Professional surfer Matt Wilkinson has a lucky escape with a great white shark after a drone captured the moment he came within inches of being attacked off the coast of Ballina in northern New South Wales.

Wilkinson can be seen paddling on his board as a dark shadow emerges below him, circling around the world championship tour surfer before quickly swimming behind his feet.

The shark, which was estimated to be about 2.5 metres long and appeared to be a great white, then surged towards Wilkinson, before changing its mind at the last moment and swimming away, leaving Wilkinson unscathed.

“I heard a splash and a noise and looked around and couldn’t see anything,” Wilkinson said in a statement from Surf Life Saving NSW.

The drone was operated by Surf Life Saving and they were able to broadcast a message to Wilkinson from the aircraft’s speakers, which warned him to return to the shore as there was a shark in the waters.

“The drone came down and told me that there was a dangerous shark in the area, return to the beach,” Wilkinson said.

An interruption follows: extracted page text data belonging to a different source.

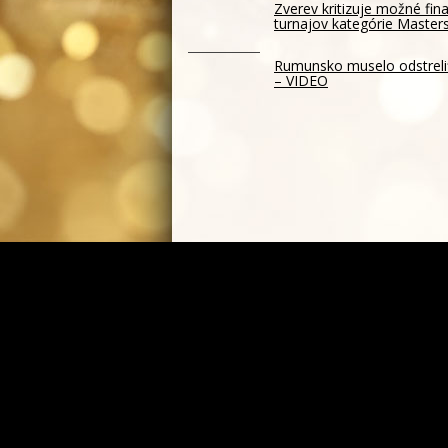
Zverev kritizuje možné fin
turnajov kategórie Master
Rumunsko muselo odstreliť 
– VIDEO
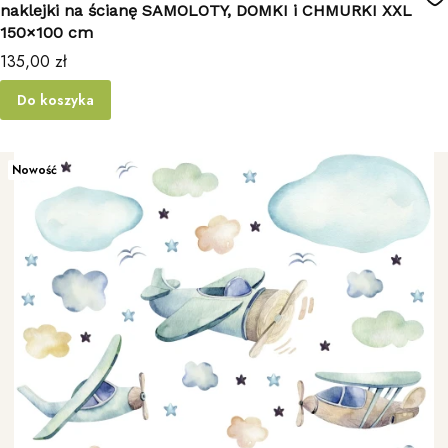
naklejki na ścianę SAMOLOTY, DOMKI i CHMURKI XXL
150×100 cm
Cena
135,00 zł
Do koszyka
Nowość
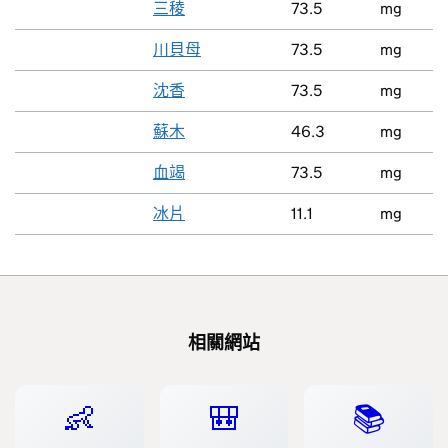
三稜
73.5
mg
川貝母
73.5
mg
沈香
73.5
mg
蘇木
46.3
mg
血竭
73.5
mg
冰片
11.1
mg
相關網站
👶
🎒
📚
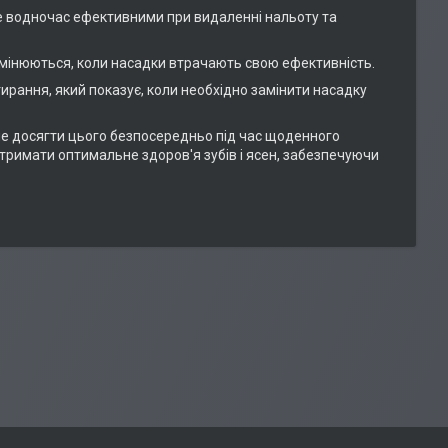
ле водночас ефективними при видаленні нальоту та
 замінюються, коли насадки втрачають свою ефективність.
ирання, який показує, коли необхідно замінити насадку
хоче досягти цього безпосередньо під час щоденного
тримати оптимальне здоров'я зубів і ясен, забезпечуючи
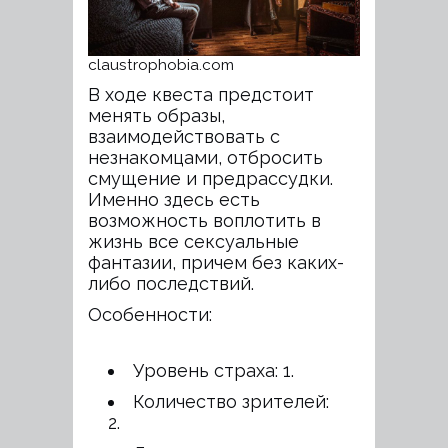
claustrophobia.com
В ходе квеста предстоит
менять образы,
взаимодействовать с
незнакомцами, отбросить
смущение и предрассудки.
Именно здесь есть
возможность воплотить в
жизнь все сексуальные
фантазии, причем без каких-
либо последствий.
Особенности:
Уровень страха: 1.
Количество зрителей:
2.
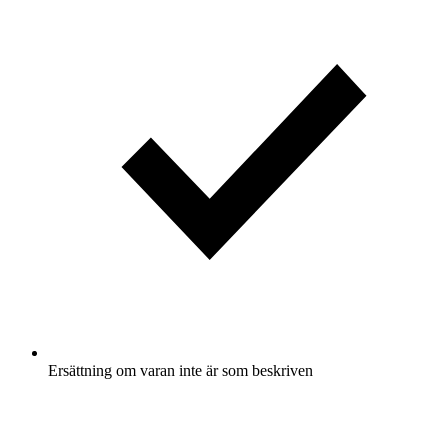
Ersättning om varan inte är som beskriven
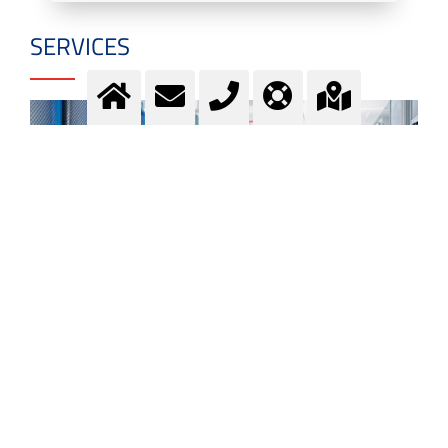
SERVICES
Dienstleistungen, um den
Einsatz von Gas einfacher und
sicherer zu machen
Service - E-Services - Wartung - Sicherheits-Seminar -
Telemetrie - MyLab - Gas-Depot - Apps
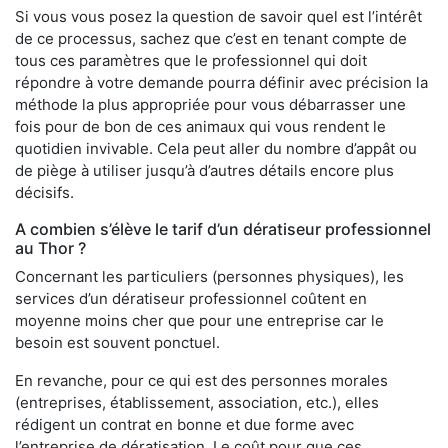
Si vous vous posez la question de savoir quel est l’intérêt
de ce processus, sachez que c’est en tenant compte de
tous ces paramètres que le professionnel qui doit
répondre à votre demande pourra définir avec précision la
méthode la plus appropriée pour vous débarrasser une
fois pour de bon de ces animaux qui vous rendent le
quotidien invivable. Cela peut aller du nombre d’appât ou
de piège à utiliser jusqu’à d’autres détails encore plus
décisifs.
A combien s’élève le tarif d’un dératiseur professionnel
au Thor ?
Concernant les particuliers (personnes physiques), les
services d’un dératiseur professionnel coûtent en
moyenne moins cher que pour une entreprise car le
besoin est souvent ponctuel.
En revanche, pour ce qui est des personnes morales
(entreprises, établissement, association, etc.), elles
rédigent un contrat en bonne et due forme avec
l’entreprise de dératisation. Le coût pour que ces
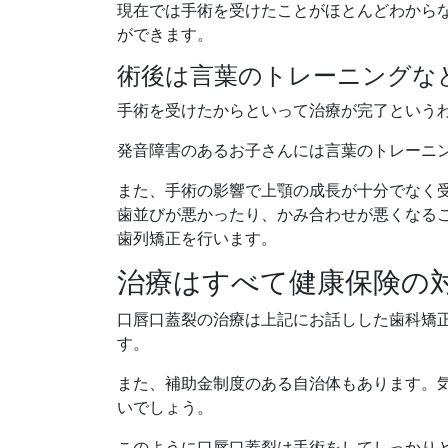
現在では手術を受けたことがほとんどわから
ができます。
術後は言葉のトレーニングな
手術を受けたからといって治療が完了という
発音障害のあるお子さんには言葉のトレーニ
また、手術の影響で上顎の成長が十分でなく
歯並びが悪かったり、かみ合わせが悪くなる
歯列矯正を行います。
治療はすべて健康保険の
口唇口蓋裂の治療は上記にお話しした歯科矯
す。
また、補助金制度のある自治体もあります。
いでしょう。
このように口唇口蓋裂は手術をしてしっかり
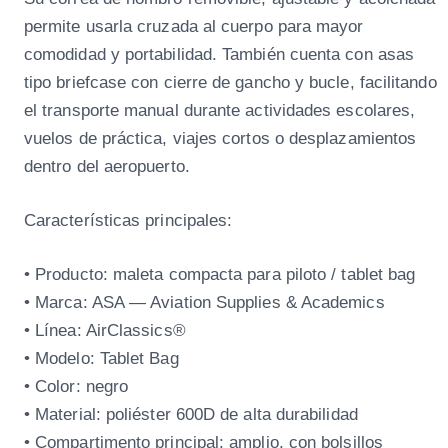
permite usarla cruzada al cuerpo para mayor
comodidad y portabilidad. También cuenta con asas
tipo briefcase con cierre de gancho y bucle, facilitando
el transporte manual durante actividades escolares,
vuelos de práctica, viajes cortos o desplazamientos
dentro del aeropuerto.
Características principales:
• Producto: maleta compacta para piloto / tablet bag
• Marca: ASA — Aviation Supplies & Academics
• Línea: AirClassics®
• Modelo: Tablet Bag
• Color: negro
• Material: poliéster 600D de alta durabilidad
• Compartimento principal: amplio, con bolsillos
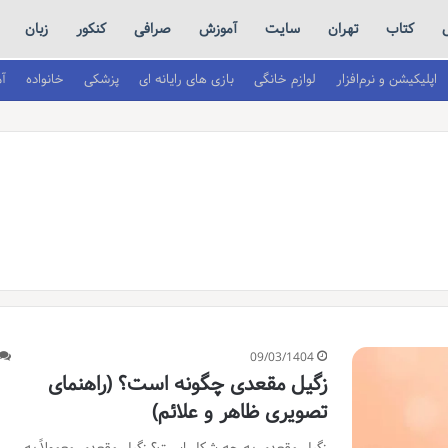
ل
کتاب
تهران
سایت
آموزش
صرافی
کنکور
زبان
اپلیکیشن و نرم‌افزار
لوازم خانگی
بازی های رایانه ای
پزشکی
خانواده
آ
09/03/1404
زگیل مقعدی چگونه است؟ (راهنمای
تصویری ظاهر و علائم)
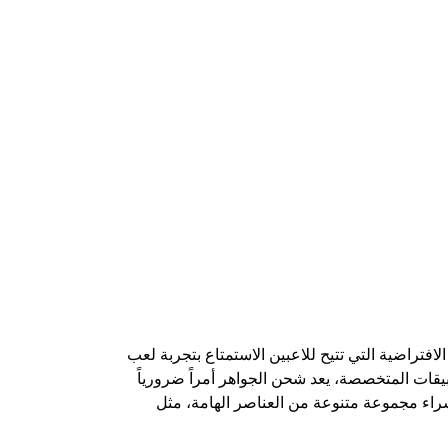
وظاً في عمليات البحث عن كيفية شحن جواهر فري فاير 2025 Free Fire، وهي العملة الافتراضية التي تتيح للاعبين الاستمتاع بتجربة لعب
يقات المتخصصة، يعد شحن الجواهر أمراً ضرورياً
 شراء مجموعة متنوعة من العناصر الهامة، مثل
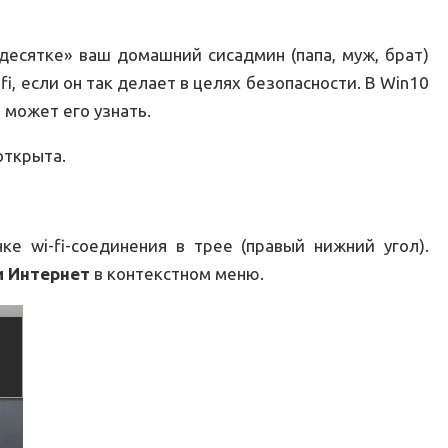
«десятке» ваш домашний сисадмин (папа, муж, брат)
fi, если он так делает в целях безопасности. В Win10
 может его узнать.
открыта.
е wi-fi-соединения в трее (правый нижний угол).
и Интернет
в контекстном меню.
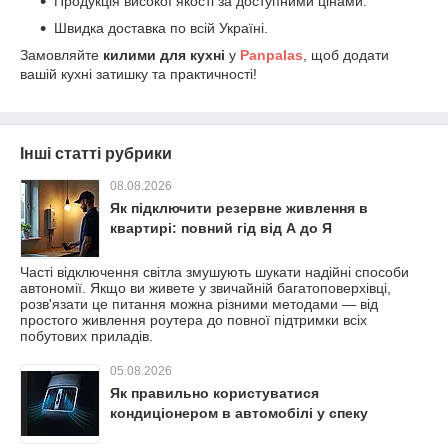
Продукція високої якості за доступними цінами.
Швидка доставка по всій Україні.
Замовляйте
килими для кухні
у
Panpalas
, щоб додати
вашій кухні затишку та практичності!
Інші статті рубрики
08.08.2026
Як підключити резервне живлення в
квартирі: повний гід від А до Я
Часті відключення світла змушують шукати надійні способи
автономії. Якщо ви живете у звичайній багатоповерхівці,
розв'язати це питання можна різними методами — від
простого живлення роутера до повної підтримки всіх
побутових приладів.
05.08.2026
Як правильно користуватися
кондиціонером в автомобілі у спеку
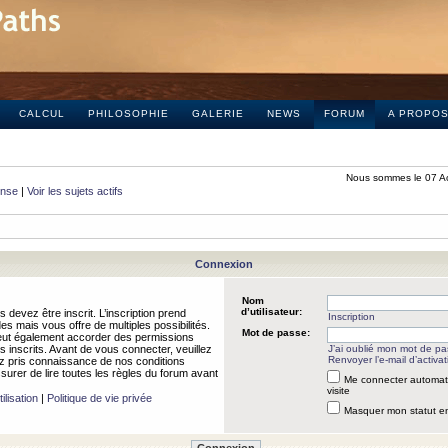
CALCUL
PHILOSOPHIE
GALERIE
NEWS
FORUM
A PROPO
Nous sommes le 07 A
onse
|
Voir les sujets actifs
Connexion
Nom
d’utilisateur:
 devez être inscrit. L’inscription prend
Inscription
 mais vous offre de multiples possibilités.
Mot de passe:
peut également accorder des permissions
rs inscrits. Avant de vous connecter, veuillez
J’ai oublié mon mot de p
Renvoyer l’e-mail d’activat
 pris connaissance de nos conditions
assurer de lire toutes les règles du forum avant
Me connecter automat
visite
ilisation
|
Politique de vie privée
Masquer mon statut en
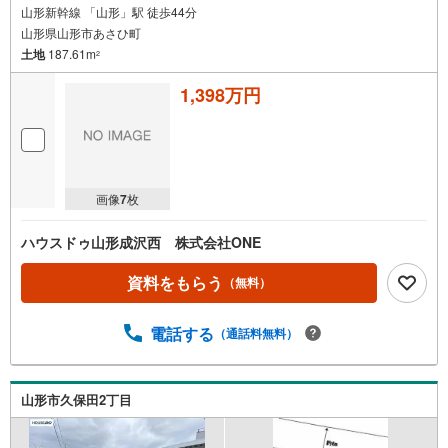
山形新幹線 「山形」駅 徒歩44分
山形県山形市あさひ町
土地
187.61m
2
1,398万円
画像
7
枚
ハウスドゥ山形成沢西 株式会社ONE
資料をもらう
（無料）
電話する
（通話料無料）
山形市久保田2丁目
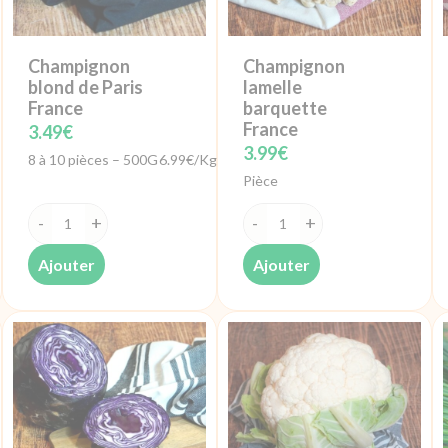
Champignon
Champignon
blond de Paris
lamelle
France
barquette
France
3.49
€
3.99
€
8 à 10 pièces – 500G
6.99€/Kg
Pièce
quantité
quantité
de
de
Ajouter
Ajouter
Champignon
Champignon
blond
lamelle
de
barquette
Paris
France
France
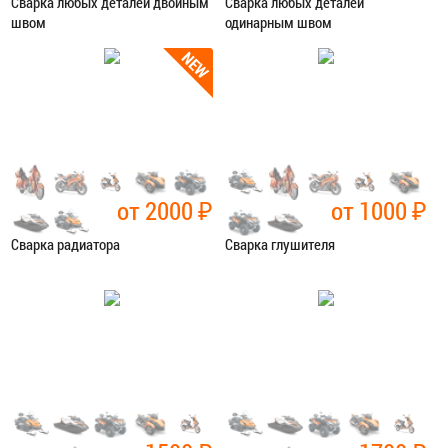
Сварка любых деталей двойным
Сварка любых деталей
швом
одинарным швом
Категория:
Сварочные работы
Категория:
Сварочные работы
ЗАПИСАТЬСЯ В СЕРВИС
ЗАПИСАТЬСЯ В СЕРВИС
от 2000
₽
от 1000
₽
Сварка радиатора
Сварка глушителя
Категория:
Сварочные работы
Категория:
Сварочные работы
ЗАПИСАТЬСЯ В СЕРВИС
ЗАПИСАТЬСЯ В СЕРВИС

“I got to the shore feeling a bit weird and the lifeguards showed me the footage and I realised how close it came without knowing it was there. It looks like it’s going for my leg and it’s changed its mind.

“I’ve been surfing with sharks my whole life and I understand they’re there and know enough about them to know they have not too much interest in humans. I’m just glad today the shark reconsidered at the last second,” Wilkinson said.

The 32-year-old Australian was also competing five years ago when fellow competitor Mick Fanning was attacked by a shark in South Africa, which was captured live during the Johannesburg Open.

Wilkinson spotted a similarity between his near-miss and Fanning’s attack, and he revealed how his wife reacted when she learned of the incident.


“I feel grateful and pretty weird at the same time but happy it decided not to go me,” Wilkinson added.

“When I saw the footage I saw the similarities, like, I had a yellow leg rope on and Mick’s board was yellow is what I was thinking about when I came in.

“I called my wife because I didn’t want her to see the footage before I saw it. She doesn’t want me surfing for a couple of days now.”

Drones are becoming an increasingly common factor in keeping humans safe from shark attacks, with a number of beaches using them as cost-efficient methods to keep surfers and swimmers safe, with measures in place to shut beaches if sharks are spotted in the area.

Beau Monks, who was operating the drone that captured Wilkinson’s near-miss, ecalled how quickly the incident played out on his monitor, and believes that the noise of the drone may have played a factor in scaring the shark off before it could attack the surfer.

“It sort of came out of nowhere, then went right up to Matt. It moved pretty fast. I was tracking it and notified the lifeguards and used the speaker on the drone to get everyone out of the water,” Monks told ABC.

“Within 10 seconds it was at the surfer and five seconds later it was gone.

“I’m not entirely sure why the shark decided to turn away at the last minute. It could have been something as simple as just bumping into his leg rope, or it might have been the drone. Marine creatures have been known to dart away when the drone does come over,” he said.